Live Performance With The Silhouette Eins Optical Synthesizer

Developer Pit Przygodda shared this live performance with the Silhouette Eins Optical Synthesizer, an instrument that translates images into sound in real time.

The Waves is an audiovisual piece, played on the Silhouette Eins. Przygodda says that the piece is inspired by the beauty of nature and the novel The Waves, by Virginia Woolf.

Within the blue rectangle, visual greyscale data is being selected and transformed into audio, to create a multimedia performance.

Przygodda also shared this video, demonstrating 7 sounds created with the Silhouette Eins:

See the Silhouette Synthesizer site for details.

7 thoughts on “Live Performance With The Silhouette Eins Optical Synthesizer

  1. i must have missed the performance… was it just the screen? did anyone move more than a mouse… no? no… it was just a consumer computer program.

  2. When I got into electronic music, EVERYBODY was interested in experimenting, trying something new, or at least doing something outside the mainstream.

    I love to see performances like this, where someone’s designed an original synth, created a performance that has a concept behind it, and made some interesting music.

    Now, it seems like electronic musicians are turning into conservative luddites. Comments like John and John Rossi’s are incomprehensible and small.

    1. Agreed, though the comment section on this whole site is really one of the most toxic armpits of the synth universe. There are a few people in particular who despite comment moderation end up in many comment sections saying unkind things. Ego ego ego. Those who enjoy exploration have always been the heart of the synth world.

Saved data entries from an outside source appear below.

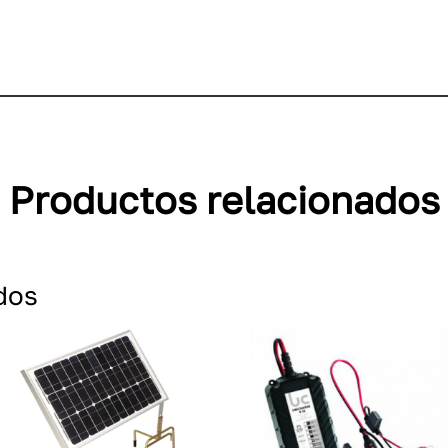
Productos relacionados
dos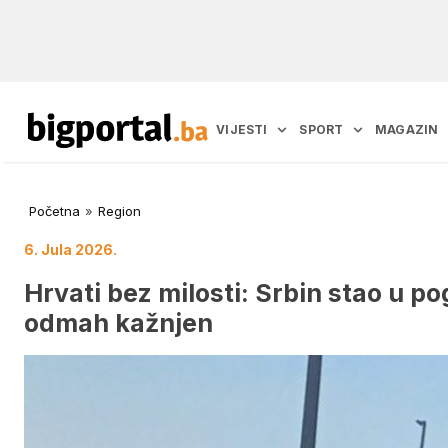
VIJESTI
SPORT
MAGAZIN
Početna
»
Region
6. Jula 2026.
Hrvati bez milosti: Srbin stao u p
odmah kažnjen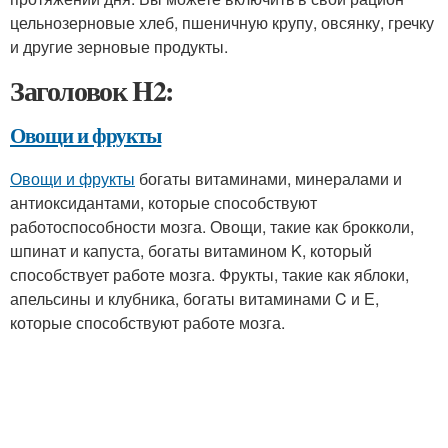
цельнозерновые хлеб, пшеничную крупу, овсянку, гречку
и другие зерновые продукты.
Заголовок H2:
Овощи и фрукты
Овощи и фрукты
богаты витаминами, минералами и
антиоксидантами, которые способствуют
работоспособности мозга. Овощи, такие как брокколи,
шпинат и капуста, богаты витамином K, который
способствует работе мозга. Фрукты, такие как яблоки,
апельсины и клубника, богаты витаминами C и Е,
которые способствуют работе мозга.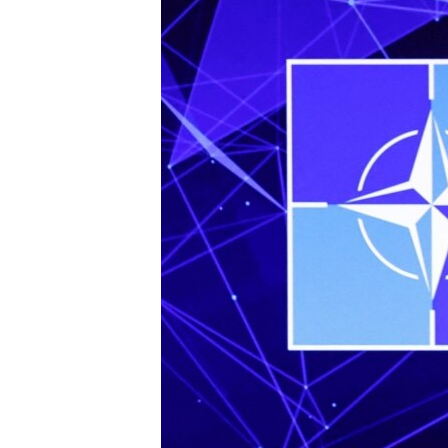
ПОБЕДИТЕЛЕЙ НЕ СУДЯТ?
КРЫМ.НЕПОКОРЕННЫЙ
ELIFBE
УКРАИНСКАЯ ПРОБЛЕМА КРЫМА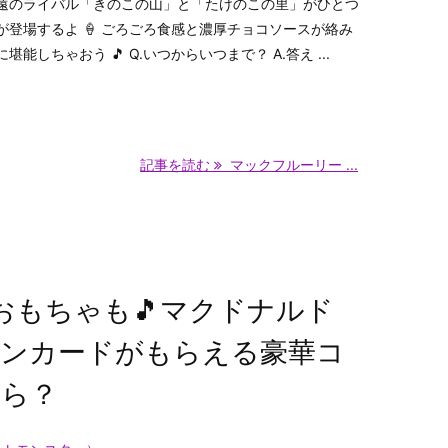
遠のライバル「きのこの山」と「たけのこの里」がひとつ
登場するよ 🍦 ごろごろ食感と濃厚チョコソースが絡み
しちゃおう 🎵 Q.いつからいつまで？ A.答え ...
記事を読む
マックフルーリー ...
おもちゃも🎵マクドナルド
ンカードがもらえる豪華コ
から？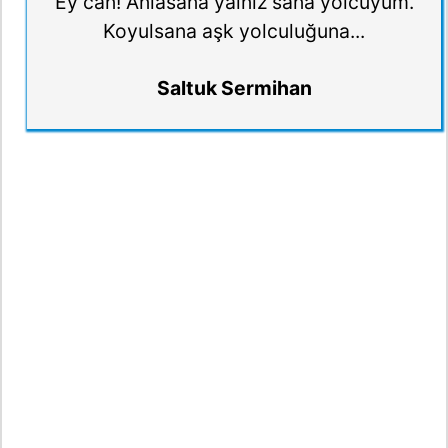
Ey can! Anlasana yalnız sana yolcuyum.
Koyulsana aşk yolculuğuna...
Saltuk Sermihan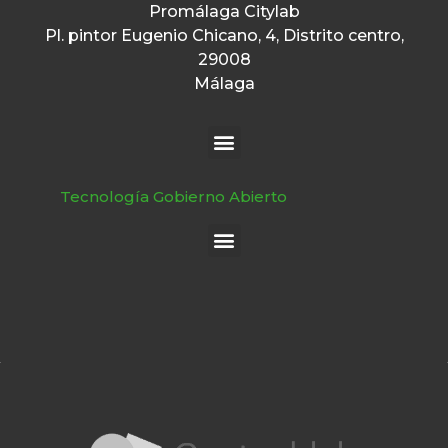
Promálaga Citylab
Pl. pintor Eugenio Chicano, 4, Distrito centro,
29008
Málaga
Tecnología Gobierno Abierto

  3. There is a free ANS synthesizer emulator available for download. Image Line’s Harmor can use images as waveforms and apply various modulation. PixelSynth can do the same for free. Native Instruments’ Reaktor Newscool and Space Drone both convert animated image to sound in real time. There is another free image synthesizer but the name escapes me at the moment. Search for picture to sound software and dozens of entries appear. Silhouette Eins appears to be taking random snapshots of the frame and using them as spectral wavetables. Hundred year old technology.